With the Bears hosting the Lions the week after Justin Fields broke one of Bobby Douglass’s rushing records, it’s fitting to look back at 1972, when Bobby Douglass broke the NFL QB rushing record for a season by surpassing a Lions quarterback while playing the Lions, albeit in a game when that Lions quarterback outrushed him and the Bears lost.

Bobby Douglass running against the Lions, Nov. 5, 1972, the game in which he set the new NFL record for rushing yards in a season for a quarterback.
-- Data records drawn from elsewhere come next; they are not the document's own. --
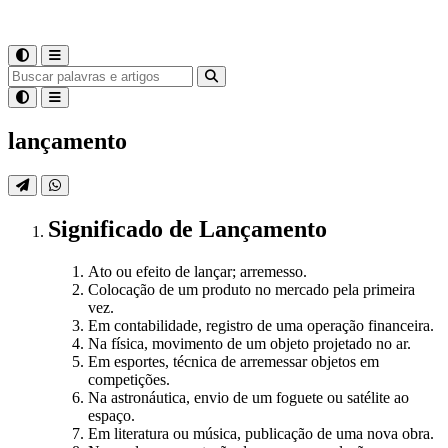
lançamento
Significado
de
Lançamento
Ato ou efeito de lançar; arremesso.
Colocação de um produto no mercado pela primeira
vez.
Em contabilidade, registro de uma operação financeira.
Na física, movimento de um objeto projetado no ar.
Em esportes, técnica de arremessar objetos em
competições.
Na astronáutica, envio de um foguete ou satélite ao
espaço.
Em literatura ou música, publicação de uma nova obra.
“When I drop back, I’m thinking 100% to pass. But if there’s a breakdown, I’ll scramble.” — Bobby Douglass, 25 years old, November 1972

“Oh, I loved running. But back then, quarterbacks weren’t supposed to run. I would have loved to play for a coach who used my ability.” — Bobby Douglass, 75 years old, November 2022

It’s Lions week! And I’ve got a Lions story for you.

But it’s also Justin Fields week! And I’ve got a Bobby Douglass story for you.

Spoiler alert: They’re the same story.

Growing up in the 1980s and really the 1990s, there were certain Bears quarterbacks I heard about from my father, uncle, grandfather and older relatives and friends. Obviously any Bears QB who comported himself halfway professionally summoned the name of Sid Luckman.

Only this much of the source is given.